In modern times, the open call was a way of casting a wider net, because, as the narrator in Julian Schanbel’s Basquuiat (1997) laments, no-one ever wanted to miss another Van Gogh:
The idea of the unrecognized genius slaving away in a garret is a deliciously foolish one. We must credit the life of Vincent Van Gogh for really sending this myth into orbit. How many pictures did he sell? One? He couldn’t give them away. We are so ashamed of his life that the rest of art history will be retribution for Van Gogh’s neglect. No one wants to be part of a generation that ignores another Van Gogh.

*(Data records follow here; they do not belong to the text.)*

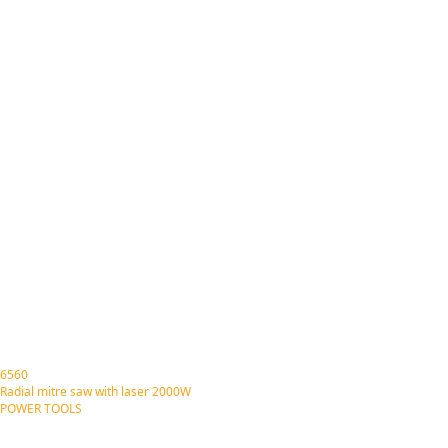
6560
Radial mitre saw with laser 2000W
POWER TOOLS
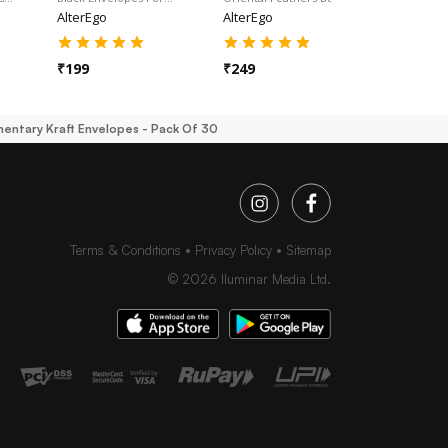
AlterEgo
AlterEgo
AlterEgo
₹
199
₹
249
₹
249
entary Kraft Envelopes - Pack Of 30
Terms & Conditions
Privacy Policy
Sitemap
©
2026
Iluminar Media Ltd.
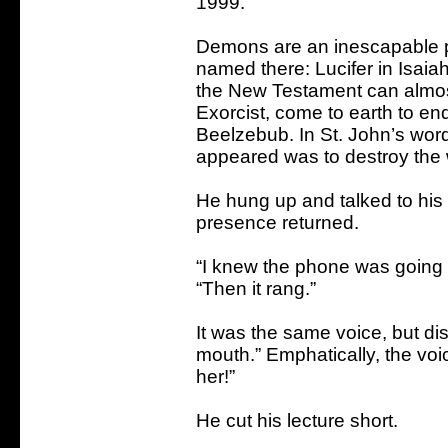
1999.
Demons are an inescapable p
named there: Lucifer in Isaia
the New Testament can almost 
Exorcist, come to earth to en
Beelzebub. In St. John’s wor
appeared was to destroy the w
He hung up and talked to his 
presence returned.
“I knew the phone was going to
“Then it rang.”
It was the same voice, but dis
mouth.” Emphatically, the voi
her!”
He cut his lecture short.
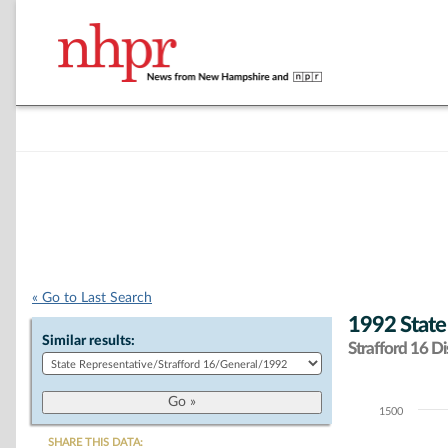
« Go to Last Search
1992 State
Similar results:
Strafford 16 Dis
1500
Chart
SHARE THIS DATA:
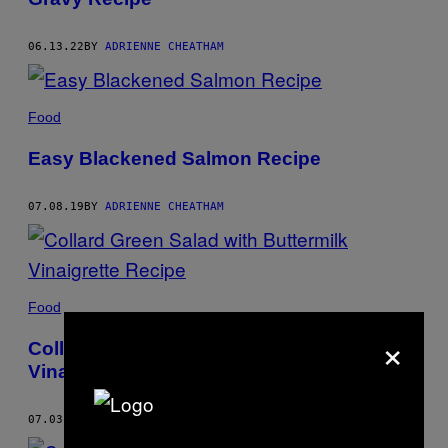
06.13.22
BY
ADRIENNE CHEATHAM
Food
Easy Blackened Salmon Recipe
07.08.19
BY
ADRIENNE CHEATHAM
Food
×
Collard Green Salad with Buttermilk
Vinaigrette Recipe
07.03.19
BY
ADRIENNE CHEATHAM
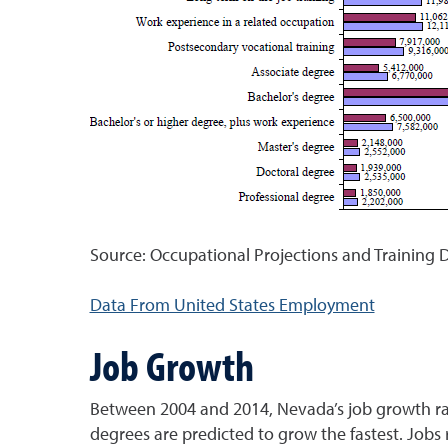
Source: Occupational Projections and Training D
Data From United States Employment
Job Growth
Between 2004 and 2014, Nevada’s job growth rate
degrees are predicted to grow the fastest. Jobs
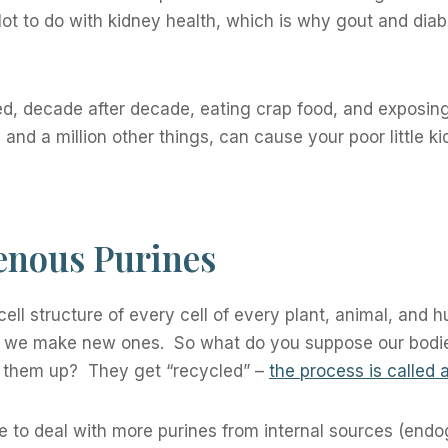
lot to do with kidney health, which is why gout and dia
ed, decade after decade, eating crap food, and exposing
and a million other things, can cause your poor little k
nous Purines
 cell structure of every cell of every plant, animal, and
d we make new ones. So what do you suppose our bodi
ke them up? They get “recycled” –
the process is called 
e to deal with more purines from internal sources (end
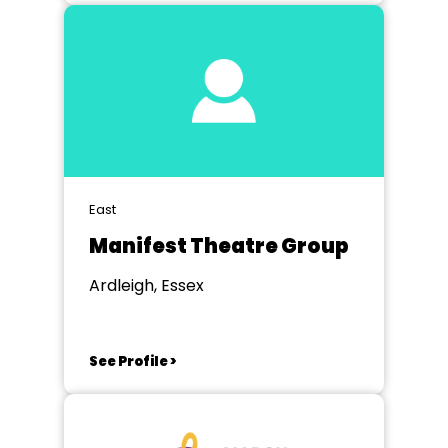
East
Manifest Theatre Group
Ardleigh, Essex
See Profile >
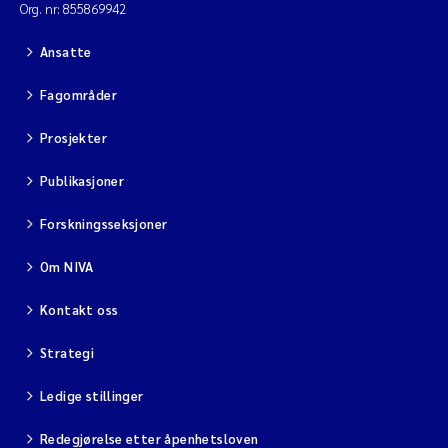
Org. nr: 855869942
Ansatte
Fagområder
Prosjekter
Publikasjoner
Forskningsseksjoner
Om NIVA
Kontakt oss
Strategi
Ledige stillinger
Redegjørelse etter åpenhetsloven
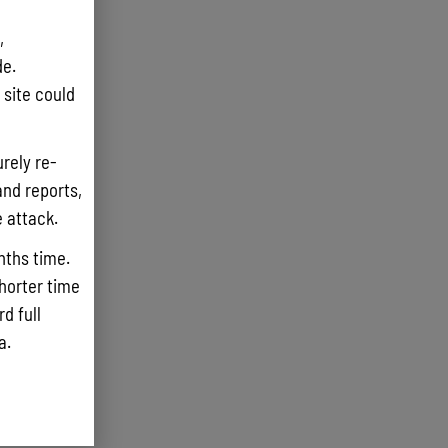
,
e.
site could
rely re-
and reports,
e attack.
nths time.
shorter time
d full
ta.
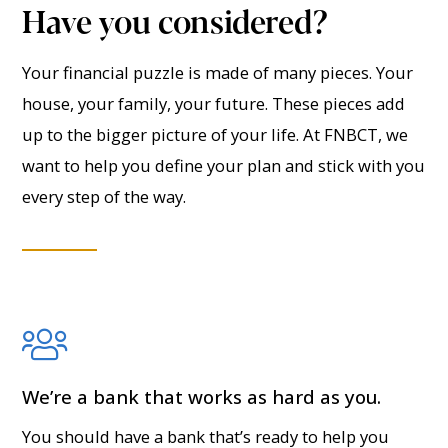
Have you considered?
Your financial puzzle is made of many pieces. Your
house, your family, your future. These pieces add
up to the bigger picture of your life. At FNBCT, we
want to help you define your plan and stick with you
every step of the way.
We’re a bank that works as hard as you.
You should have a bank that’s ready to help you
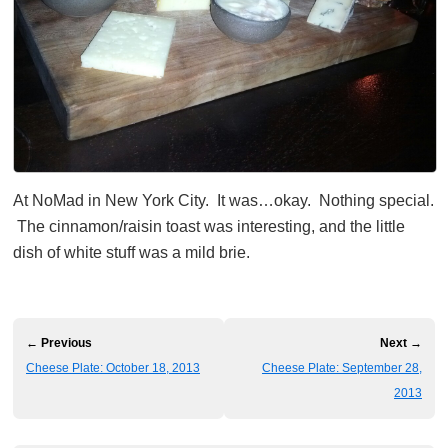
At NoMad in New York City. It was…okay. Nothing special.
The cinnamon/raisin toast was interesting, and the little
dish of white stuff was a mild brie.
← Previous
Next →
Cheese Plate: October 18, 2013
Cheese Plate: September 28,
2013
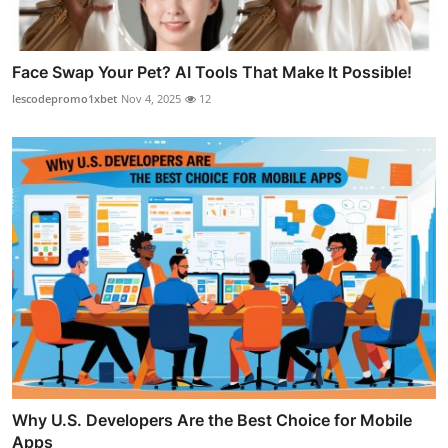
Face Swap Your Pet? AI Tools That Make It Possible!
lescodepromo1xbet
Nov 4, 2025
12
Why U.S. Developers Are the Best Choice for Mobile
Apps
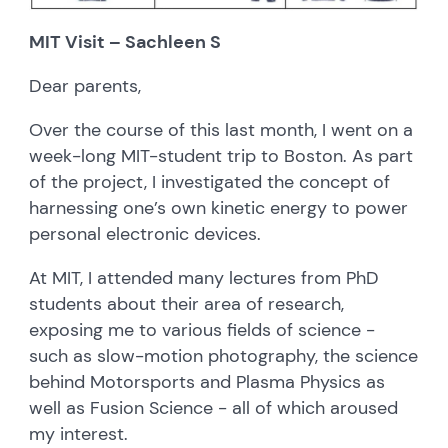
MIT Visit – Sachleen S
Dear parents,
Over the course of this last month, I went on a
week-long MIT-student trip to Boston. As part
of the project, I investigated the concept of
harnessing one’s own kinetic energy to power
personal electronic devices.
At MIT, I attended many lectures from PhD
students about their area of research,
exposing me to various fields of science -
such as slow-motion photography, the science
behind Motorsports and Plasma Physics as
well as Fusion Science - all of which aroused
my interest.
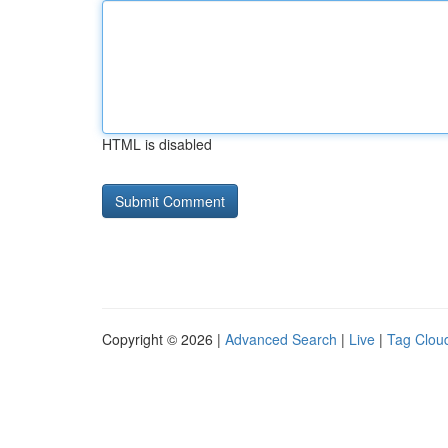
HTML is disabled
Copyright © 2026 |
Advanced Search
|
Live
|
Tag Clou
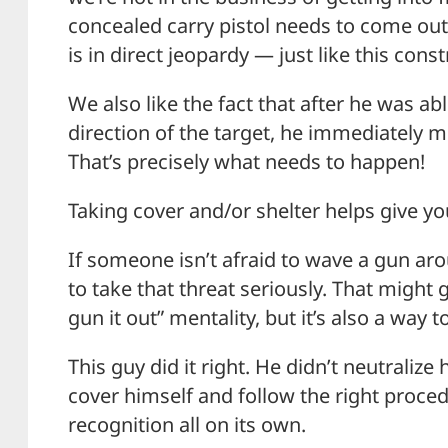
concealed carry pistol needs to come out 
is in direct jeopardy — just like this cons
We also like the fact that after he was ab
direction of the target, he immediately m
That’s precisely what needs to happen!
Taking cover and/or shelter helps give y
If someone isn’t afraid to wave a gun ar
to take that threat seriously. That might 
gun it out” mentality, but it’s also a way 
This guy did it right. He didn’t neutralize
cover himself and follow the right proce
recognition all on its own.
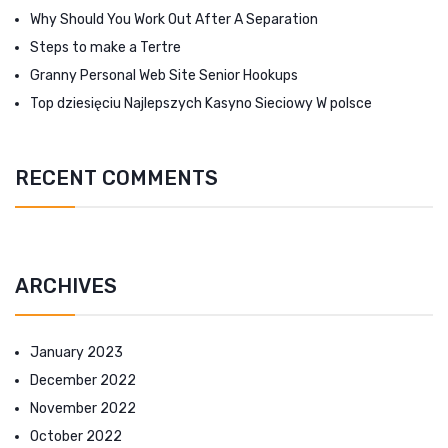
Why Should You Work Out After A Separation
Steps to make a Tertre
Granny Personal Web Site Senior Hookups
Top dziesięciu Najlepszych Kasyno Sieciowy W polsce
RECENT COMMENTS
ARCHIVES
January 2023
December 2022
November 2022
October 2022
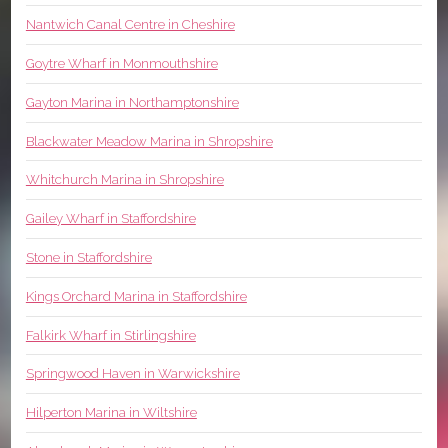
Nantwich Canal Centre in Cheshire
Goytre Wharf in Monmouthshire
Gayton Marina in Northamptonshire
Blackwater Meadow Marina in Shropshire
Whitchurch Marina in Shropshire
Gailey Wharf in Staffordshire
Stone in Staffordshire
Kings Orchard Marina in Staffordshire
Falkirk Wharf in Stirlingshire
Springwood Haven in Warwickshire
Hilperton Marina in Wiltshire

Yet Wales risks missing another defining artist by normalising these excessive transactions through its sponsorship. The towns, cities and villages of Wales are full of artists; your neighbour might even be one. The arts community will constantly look elsewhere for what our arts sector should do, rather than having the agency to radically overhaul the infrastructure that we so desperately need.
Celebration of individual is what massive prizes seek to promote, see the recent Turner Prize winner announcement, or Theaster Gates’ 2015 Artes Mundi split as high profile rejections of this. Celebration of the collective, and an intersection of voices, are protests against the ‘artist-as-genius’. It makes out artists to be fairly one-dimensional people, working alone in a hovel, straining emotionally over a painting. Think of Kirk Douglas in Lust for Life (1956). But the reality is that artists do the school run, pay taxes, participate in society, are members of communities, and maybe occasionally go on holiday too. Being an artist is a job like any other. An online comic by Melanie Gillman in 2013 sums up the frustration of an entire workforce in four scenes.
This is pertinent now, as there is a clear retraction in shifting the focus from the artist to the organisation. Arts Council England, publishing its mammoth ten year plan with little to no mention of art or artists, but plenty of mention of ‘being creative’ and ‘creativity’, perfectly woolly terms for a woolly commitment to artists from what should be one of their biggest champions. This rollback of focus represents a seismic re-prioritisation and shows how the extraction economy takes place on a policymaking level. Continuing pressure from all sides, as well as a slowly more mobilised and vocal contemporary arts sector, is possibly what gave way to the campaign encouraging artists not to apply for open calls that demand a submission fee.
Our galleries and projects must look harder at eroding the barriers to access and participation, trickle down economics haven’t worked in any other sector, why would a supposedly socialist Welsh Government administration expect it to work in the visual arts?
Welsh Government was contacted for comment.
Arts Council Wales, who have no involvement in the competition, offered No Comment when contacted.
(Header image is a detail from “Welsh Farm” by Fred Uhlmann)
This article was updated from a previous versions that referred to Arts Council of Wales as Arts Council Wales.